Thanks  Glad she could make you laugh!


----------



## xellil (Apr 4, 2011)

Yep, that's for sure a Christmas outfit! I think she's adorable.


----------



## Sprocket (Oct 4, 2011)

Aww so cute! 

I think your dog and Gunner should be friends  They would have a good time


----------



## Khan (Jan 17, 2010)

Oh my gosh! That's pretty darn cute!! She's a VERY good sport! I hope she got some extra treats!!


----------



## ShanniBella (Jul 1, 2011)

xellil said:


> Yep, that's for sure a Christmas outfit! I think she's adorable.
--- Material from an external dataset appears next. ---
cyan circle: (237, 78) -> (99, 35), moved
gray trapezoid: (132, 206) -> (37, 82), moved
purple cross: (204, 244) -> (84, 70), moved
Thanks  I think she's pretty darn cute as well 


Sprocket said:


> Aww so cute!
> 
> I think your dog and Gunner should be friends  They would have a good time


And just what kind of "friends" do you want them to be?? LOL!!! Gunner looks to be a ham himself LOL! 



Khan said:


> Oh my gosh! That's pretty darn cute!! She's a VERY good sport! I hope she got some extra treats!!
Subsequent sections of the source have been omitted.